Hunter:Fuck yeah, homie. Hey, speakin’ of pickin’ up women, you remember them flim flams we used to run on chicks back in the day? I thought of a new one. I call it “Hey, my brother’s the new TV champ.” I think it’s gonna do big numbers dawg. Ladies love the gold. You know.
Wentworth laughs and nods his head.
Wentworth:For sure. Why don’t you go in and keep the party moving? I’ll be in in a bit and we can give it a shot.
Hunter:Fa sho fa sho. I’ll see you in there.
Hunter turns and opens the door, allowing the music and loud voices to burst out onto the patio again. He pauses in the doorway, and throws his arms out wide.
Hunter:Hey HEEEEEEY! King Koopa Bloopa wanna see some titties!
Wentworth laughs at his brother, as the door swings shut, silencing the party once more. He sits in the relative silence, watching as tiny red lights below dot the road. A quiet hon or two drifts up from the congested road, as Wentworth turns around, and has a seat on the ground, his back against the concrete barrier. After a moment or two, he takes the title belt from his waist, and set it on his shoulder. He then pulls the cell phone from his inner breast pocket, and begins to record himself.
Wentworth:Hey there UCI fans! It’s three weeks in. I think I can call you that now. Anyway, it’s your Television champion speaking, so stop typing that blog about how much you’re going to hate the new Ghostbusters movie, and pay attention. I won’t take much of your time. I only wanted to take a moment and congratulate myself on being your first ever TV champion. It was a grueling task, but one I conquered quite honorably, if I do say so myself. Not everyone sees it that way though… those are the people I wanted to talk to tonight.
Wentworth’s typical jocular grin turns to a look of anger. He glares into the camera, silent for a few moments before speaking.
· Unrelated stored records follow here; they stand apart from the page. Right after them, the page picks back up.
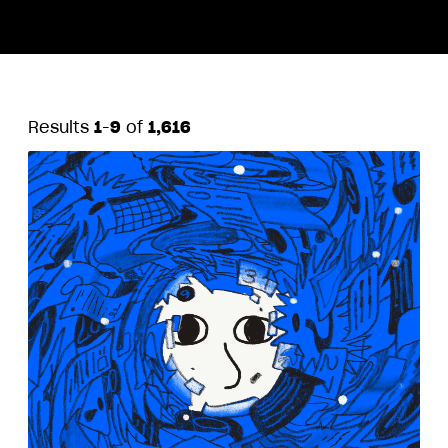
Results
1
-
9
of
1,616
Wentworth:There are a lot of… misguided individuals out there who feel the need to spit on my title reign. They say that I only earned my shot by losing in the world title tournament. They say that if Jay Omega wasn’t on his way to the world title, he would have beaten me for this too. Those people don’t understand that I earned my title shot by getting screwed out of the World title by a spoiled little old money opportunist who never could have beaten me one on one. I got the title by valiantly defeating two of the best UCI has to offer. I don’t have to prove anything to anybody. I am YOUR television champion, and that’s just how it is. Learn to deal with it, haters.
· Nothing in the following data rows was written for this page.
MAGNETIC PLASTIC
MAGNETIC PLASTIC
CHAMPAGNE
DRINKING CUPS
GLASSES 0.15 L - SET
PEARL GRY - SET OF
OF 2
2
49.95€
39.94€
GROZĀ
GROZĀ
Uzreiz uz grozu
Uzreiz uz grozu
Wentworth’s smile quickly returns, as he stands to his feet, and turns so the camera is facing the large window behind him. Inside, the party is raging. Lights flash, music thumps, and the guests inside are dancing like tomorrow won’t be coming.
Wentworth:You see that? That’s all for me. You know why? Because this is a big fucking deal. Some of you don’t understand quite how big, so allow me to explain. There is no world champion right now. No tag champions. No women’s champion. I am the ONLY champion in UCI. That means, for all intents and purposes, I am the world champion. I stand atop the roster as the only man so far deemed worthy of a championship. That means whoever wins the tournament must live up to my greatness. They must understand that I was there first, and thus, every fan in that audience will constantly be comparing them to the unattainable awesomeness that is Wentworth Updegraff Jr., YOUR television champion.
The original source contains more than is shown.